* [EXERCISE OBJECTIVE]
Each line of the records that holds "prices" should be shown in full.

Extracted page text data:
Start of Block

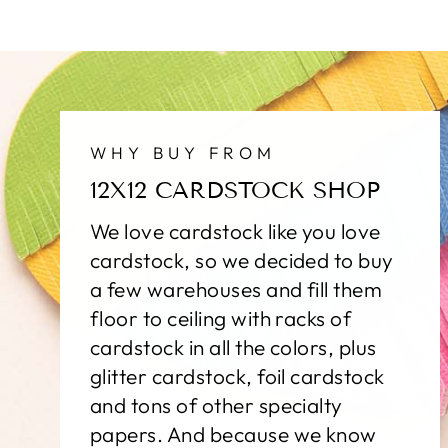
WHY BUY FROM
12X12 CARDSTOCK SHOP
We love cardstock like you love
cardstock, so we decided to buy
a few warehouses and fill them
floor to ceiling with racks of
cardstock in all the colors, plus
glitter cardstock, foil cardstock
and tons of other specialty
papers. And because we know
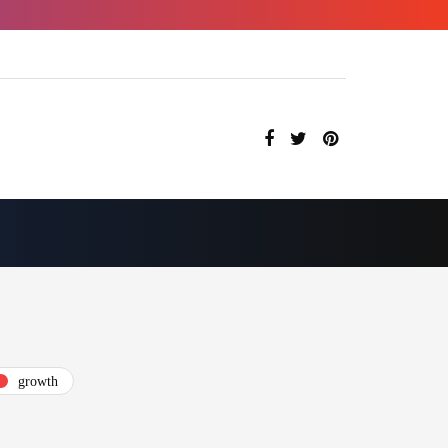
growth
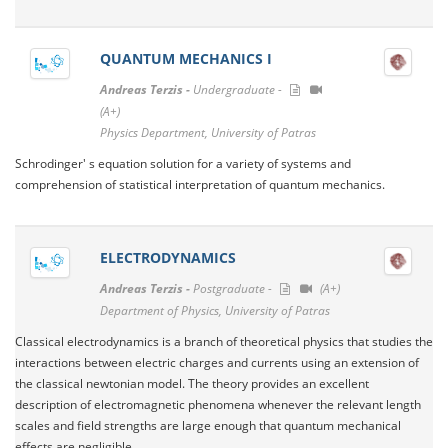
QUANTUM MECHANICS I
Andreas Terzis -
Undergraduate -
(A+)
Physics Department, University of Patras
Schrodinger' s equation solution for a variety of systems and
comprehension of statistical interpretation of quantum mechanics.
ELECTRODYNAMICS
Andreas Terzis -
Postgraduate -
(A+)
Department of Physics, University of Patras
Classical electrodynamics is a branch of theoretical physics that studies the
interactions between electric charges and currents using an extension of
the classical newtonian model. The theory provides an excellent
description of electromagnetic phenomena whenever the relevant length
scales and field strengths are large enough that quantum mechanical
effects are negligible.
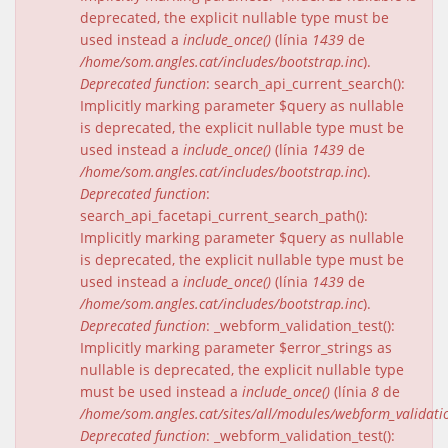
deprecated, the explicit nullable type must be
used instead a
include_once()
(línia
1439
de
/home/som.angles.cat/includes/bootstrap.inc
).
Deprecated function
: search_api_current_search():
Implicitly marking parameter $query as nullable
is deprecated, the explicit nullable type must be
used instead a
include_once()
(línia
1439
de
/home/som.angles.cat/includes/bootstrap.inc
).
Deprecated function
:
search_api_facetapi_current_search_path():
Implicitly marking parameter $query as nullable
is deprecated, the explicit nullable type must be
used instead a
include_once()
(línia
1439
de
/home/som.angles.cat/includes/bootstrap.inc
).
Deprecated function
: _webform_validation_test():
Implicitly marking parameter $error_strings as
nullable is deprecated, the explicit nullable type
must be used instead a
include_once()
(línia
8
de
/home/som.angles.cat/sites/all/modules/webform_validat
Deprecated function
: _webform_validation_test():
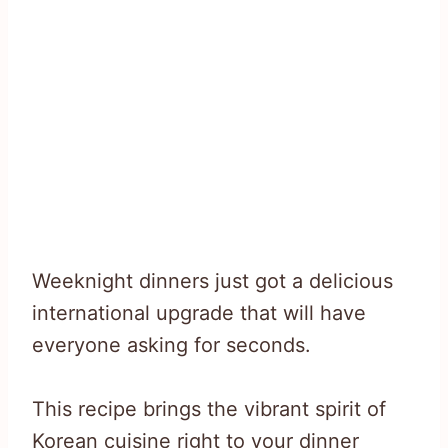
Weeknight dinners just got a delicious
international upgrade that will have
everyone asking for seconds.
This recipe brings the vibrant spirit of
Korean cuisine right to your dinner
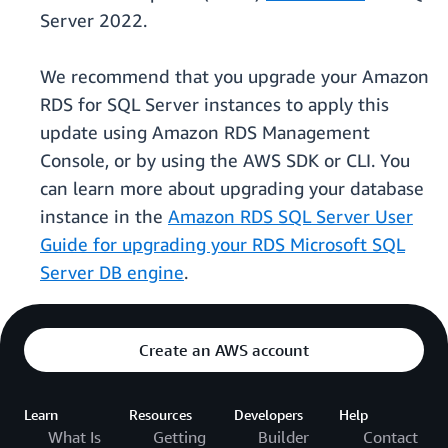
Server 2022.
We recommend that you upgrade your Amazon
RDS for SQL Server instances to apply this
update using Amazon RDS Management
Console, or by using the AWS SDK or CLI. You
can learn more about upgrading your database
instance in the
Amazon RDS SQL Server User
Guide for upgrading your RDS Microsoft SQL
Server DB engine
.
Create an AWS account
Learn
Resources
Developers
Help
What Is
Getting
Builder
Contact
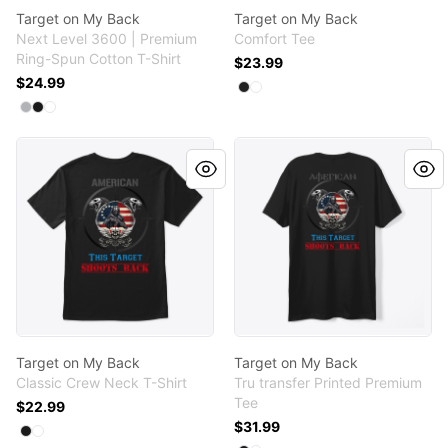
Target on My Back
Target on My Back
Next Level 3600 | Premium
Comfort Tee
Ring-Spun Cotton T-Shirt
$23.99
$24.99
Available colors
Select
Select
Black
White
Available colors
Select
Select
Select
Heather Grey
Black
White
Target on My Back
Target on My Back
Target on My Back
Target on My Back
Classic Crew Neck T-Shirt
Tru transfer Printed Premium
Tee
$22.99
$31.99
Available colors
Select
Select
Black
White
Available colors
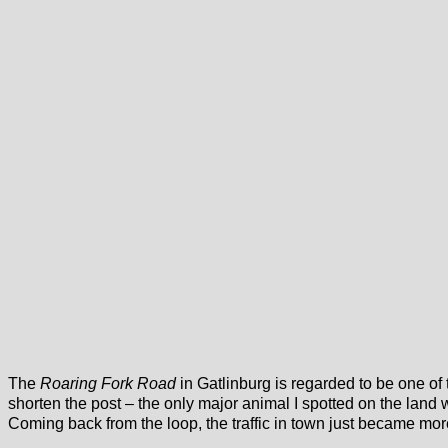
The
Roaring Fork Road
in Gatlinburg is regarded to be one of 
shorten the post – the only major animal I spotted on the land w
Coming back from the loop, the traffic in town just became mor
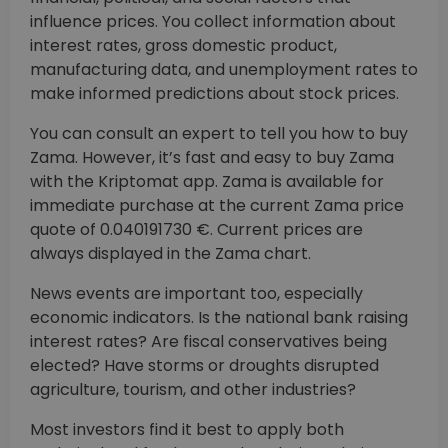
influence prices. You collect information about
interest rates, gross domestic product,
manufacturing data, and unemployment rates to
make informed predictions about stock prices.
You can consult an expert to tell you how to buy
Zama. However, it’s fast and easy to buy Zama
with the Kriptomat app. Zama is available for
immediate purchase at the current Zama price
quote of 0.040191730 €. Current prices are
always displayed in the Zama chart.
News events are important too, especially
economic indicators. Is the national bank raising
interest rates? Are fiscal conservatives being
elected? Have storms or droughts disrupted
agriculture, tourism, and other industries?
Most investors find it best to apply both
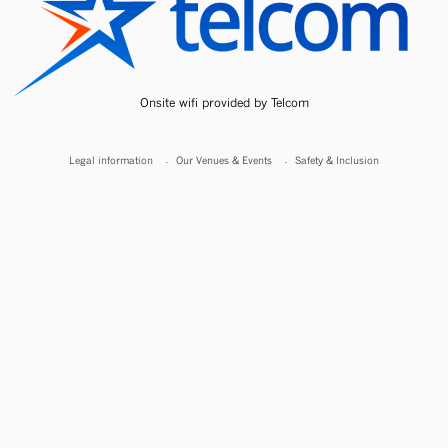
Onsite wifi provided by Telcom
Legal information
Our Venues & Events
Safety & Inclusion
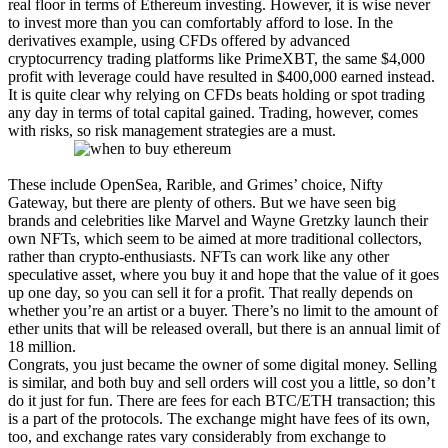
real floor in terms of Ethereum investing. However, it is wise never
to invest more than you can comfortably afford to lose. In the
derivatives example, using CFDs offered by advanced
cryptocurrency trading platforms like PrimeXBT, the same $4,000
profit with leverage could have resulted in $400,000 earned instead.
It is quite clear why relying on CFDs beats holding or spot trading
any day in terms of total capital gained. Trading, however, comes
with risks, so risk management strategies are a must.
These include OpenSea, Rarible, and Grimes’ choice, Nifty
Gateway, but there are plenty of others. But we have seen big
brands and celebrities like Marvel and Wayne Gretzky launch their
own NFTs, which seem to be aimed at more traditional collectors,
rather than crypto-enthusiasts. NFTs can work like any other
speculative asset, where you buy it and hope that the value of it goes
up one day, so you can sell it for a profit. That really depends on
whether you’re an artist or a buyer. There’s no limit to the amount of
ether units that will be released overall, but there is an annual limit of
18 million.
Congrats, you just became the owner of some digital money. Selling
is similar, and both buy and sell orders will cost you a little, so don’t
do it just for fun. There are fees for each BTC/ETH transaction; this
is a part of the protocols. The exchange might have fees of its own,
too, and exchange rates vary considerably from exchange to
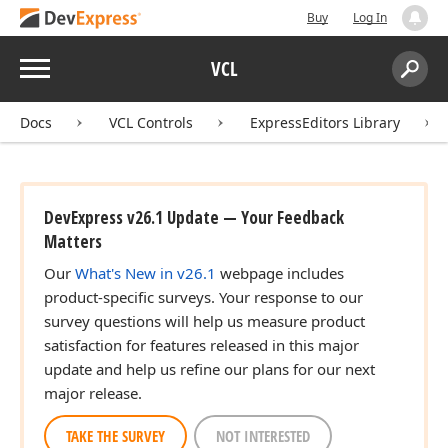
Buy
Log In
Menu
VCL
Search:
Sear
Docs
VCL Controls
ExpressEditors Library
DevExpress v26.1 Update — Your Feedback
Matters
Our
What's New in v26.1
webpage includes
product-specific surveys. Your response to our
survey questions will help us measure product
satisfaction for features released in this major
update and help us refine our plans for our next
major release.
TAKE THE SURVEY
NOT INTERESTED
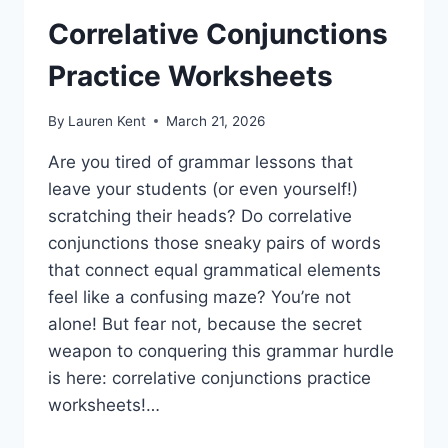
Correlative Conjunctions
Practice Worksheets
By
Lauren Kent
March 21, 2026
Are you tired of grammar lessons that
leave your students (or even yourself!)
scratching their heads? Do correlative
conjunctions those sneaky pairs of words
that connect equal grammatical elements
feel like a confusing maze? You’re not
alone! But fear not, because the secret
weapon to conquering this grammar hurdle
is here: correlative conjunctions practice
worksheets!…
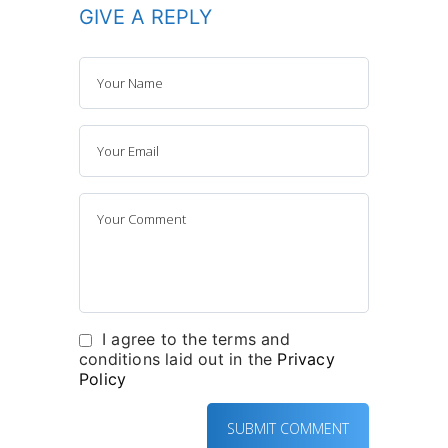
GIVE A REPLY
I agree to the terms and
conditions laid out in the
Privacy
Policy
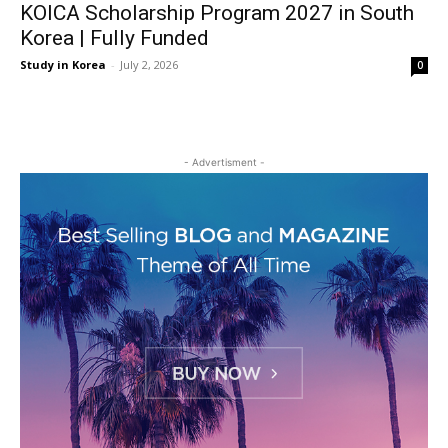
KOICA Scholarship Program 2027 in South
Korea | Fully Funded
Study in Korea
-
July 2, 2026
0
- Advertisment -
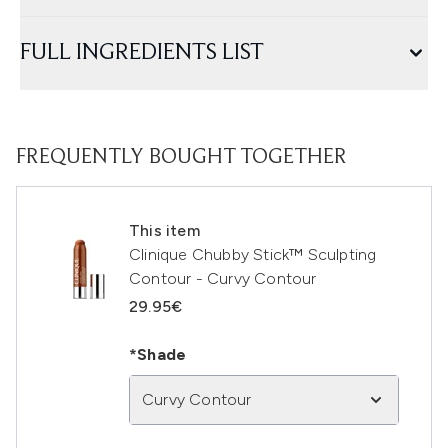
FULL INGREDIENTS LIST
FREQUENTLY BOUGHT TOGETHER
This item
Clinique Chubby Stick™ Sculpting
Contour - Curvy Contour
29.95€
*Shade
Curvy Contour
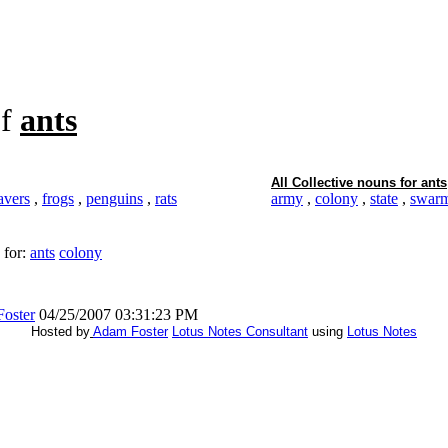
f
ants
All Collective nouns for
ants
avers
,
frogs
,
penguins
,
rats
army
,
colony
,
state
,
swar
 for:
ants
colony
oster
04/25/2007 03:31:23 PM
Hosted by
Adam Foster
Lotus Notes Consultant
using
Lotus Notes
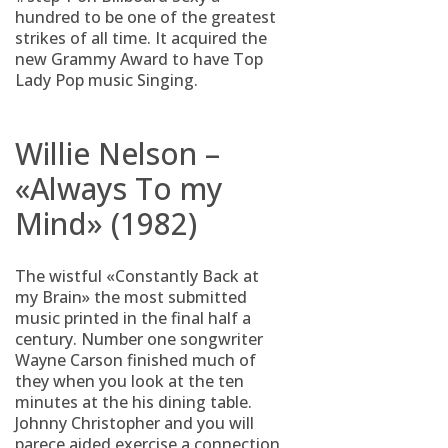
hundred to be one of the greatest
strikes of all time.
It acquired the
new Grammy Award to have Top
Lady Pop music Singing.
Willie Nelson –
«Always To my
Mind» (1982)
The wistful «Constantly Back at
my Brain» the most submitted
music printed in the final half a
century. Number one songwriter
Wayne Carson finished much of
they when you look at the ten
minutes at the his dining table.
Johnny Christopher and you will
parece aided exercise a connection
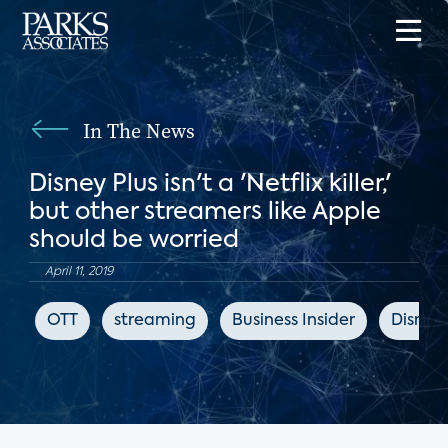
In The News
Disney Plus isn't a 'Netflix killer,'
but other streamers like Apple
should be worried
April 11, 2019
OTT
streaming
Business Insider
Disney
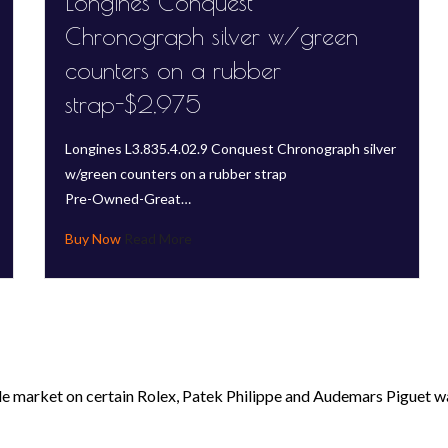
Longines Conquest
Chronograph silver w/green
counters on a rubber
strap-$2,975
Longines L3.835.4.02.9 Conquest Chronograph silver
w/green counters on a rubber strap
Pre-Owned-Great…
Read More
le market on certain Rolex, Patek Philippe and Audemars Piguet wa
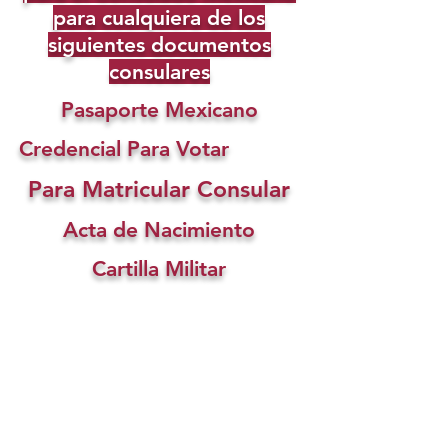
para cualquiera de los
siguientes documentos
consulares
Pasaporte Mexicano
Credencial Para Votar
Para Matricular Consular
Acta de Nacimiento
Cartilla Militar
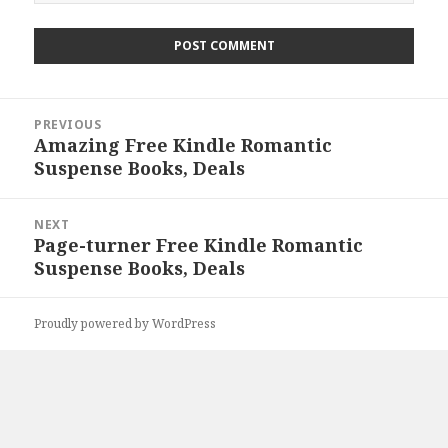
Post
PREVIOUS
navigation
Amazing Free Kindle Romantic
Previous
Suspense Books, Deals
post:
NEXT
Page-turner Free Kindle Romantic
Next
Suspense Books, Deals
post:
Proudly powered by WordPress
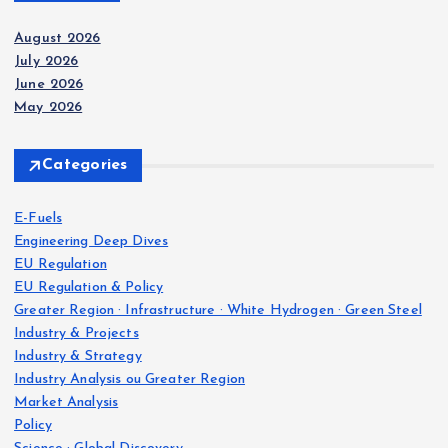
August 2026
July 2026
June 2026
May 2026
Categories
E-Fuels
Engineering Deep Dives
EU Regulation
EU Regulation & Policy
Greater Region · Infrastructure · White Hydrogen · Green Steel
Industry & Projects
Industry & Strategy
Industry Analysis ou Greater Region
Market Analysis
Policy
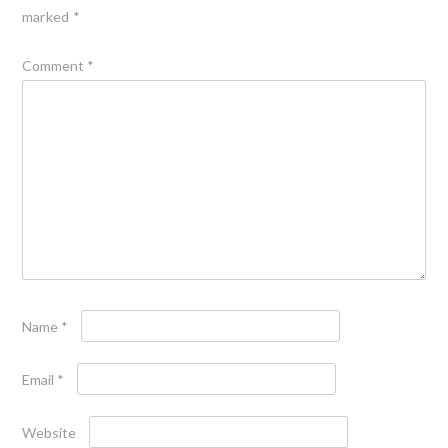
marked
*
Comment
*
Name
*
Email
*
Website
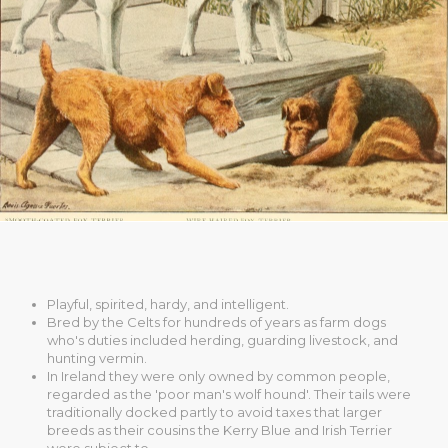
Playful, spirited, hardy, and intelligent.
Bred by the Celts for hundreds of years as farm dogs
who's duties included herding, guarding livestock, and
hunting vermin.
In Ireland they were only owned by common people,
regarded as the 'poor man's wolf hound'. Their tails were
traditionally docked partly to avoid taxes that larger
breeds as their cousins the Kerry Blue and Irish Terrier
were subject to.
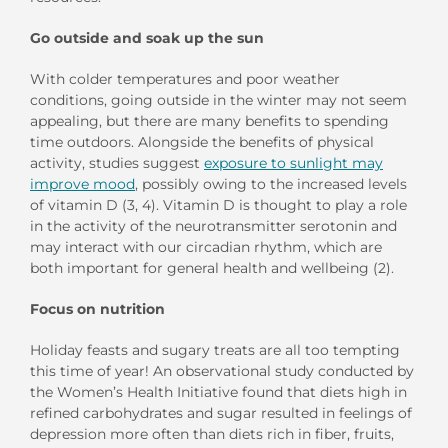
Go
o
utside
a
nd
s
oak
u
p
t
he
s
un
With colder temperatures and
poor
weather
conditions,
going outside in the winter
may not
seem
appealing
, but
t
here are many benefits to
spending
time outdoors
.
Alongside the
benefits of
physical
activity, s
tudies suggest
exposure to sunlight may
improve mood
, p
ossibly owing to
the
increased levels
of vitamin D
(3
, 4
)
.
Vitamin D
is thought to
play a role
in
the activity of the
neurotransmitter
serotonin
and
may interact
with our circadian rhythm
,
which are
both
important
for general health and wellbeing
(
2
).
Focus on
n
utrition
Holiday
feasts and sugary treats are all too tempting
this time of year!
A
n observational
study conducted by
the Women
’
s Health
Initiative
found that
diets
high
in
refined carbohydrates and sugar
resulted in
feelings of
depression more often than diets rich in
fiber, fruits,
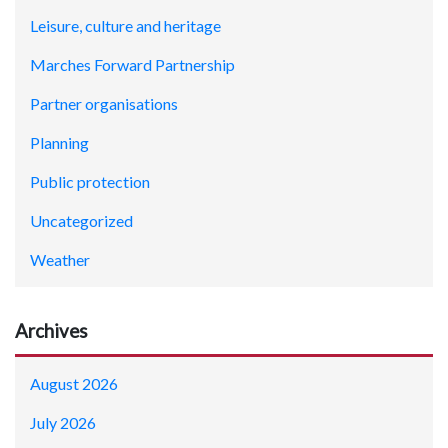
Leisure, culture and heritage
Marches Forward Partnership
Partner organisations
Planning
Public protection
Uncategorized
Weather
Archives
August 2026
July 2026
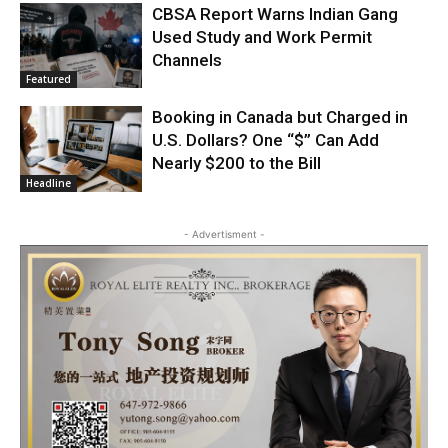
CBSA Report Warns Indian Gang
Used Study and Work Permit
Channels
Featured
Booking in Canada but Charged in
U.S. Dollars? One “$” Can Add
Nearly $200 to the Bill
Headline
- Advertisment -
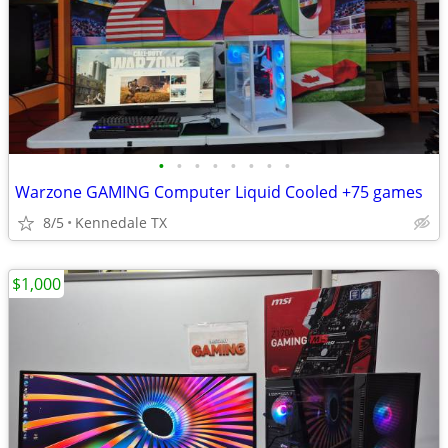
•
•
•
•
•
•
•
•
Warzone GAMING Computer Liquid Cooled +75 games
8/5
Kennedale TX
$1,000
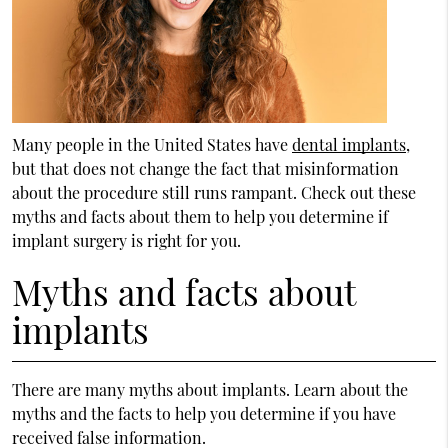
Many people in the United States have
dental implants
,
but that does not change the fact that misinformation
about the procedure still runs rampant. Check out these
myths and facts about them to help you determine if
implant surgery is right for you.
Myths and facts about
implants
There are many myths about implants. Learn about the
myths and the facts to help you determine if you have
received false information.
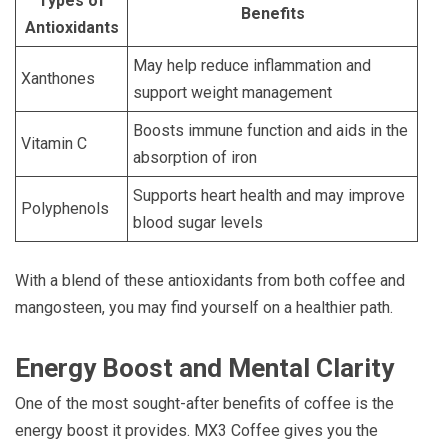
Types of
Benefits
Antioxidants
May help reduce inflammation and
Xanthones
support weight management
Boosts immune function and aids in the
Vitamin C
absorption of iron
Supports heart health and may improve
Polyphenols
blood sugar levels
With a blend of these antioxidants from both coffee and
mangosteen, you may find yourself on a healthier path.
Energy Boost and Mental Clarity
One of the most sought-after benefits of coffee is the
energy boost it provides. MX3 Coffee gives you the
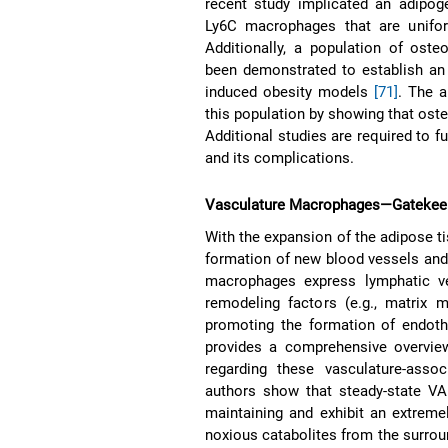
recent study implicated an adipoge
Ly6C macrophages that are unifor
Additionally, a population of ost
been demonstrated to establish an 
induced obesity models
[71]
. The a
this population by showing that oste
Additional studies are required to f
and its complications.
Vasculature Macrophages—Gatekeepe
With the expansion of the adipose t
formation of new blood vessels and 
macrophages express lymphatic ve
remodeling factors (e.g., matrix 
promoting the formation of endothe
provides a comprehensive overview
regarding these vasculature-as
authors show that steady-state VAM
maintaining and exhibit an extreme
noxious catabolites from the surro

End of Block

* [RESPONSE TO THIS EXERCISE]
influence prices. You collect information about
make informed predictions about stock prices.
quote of 0.040191730 €. Current prices are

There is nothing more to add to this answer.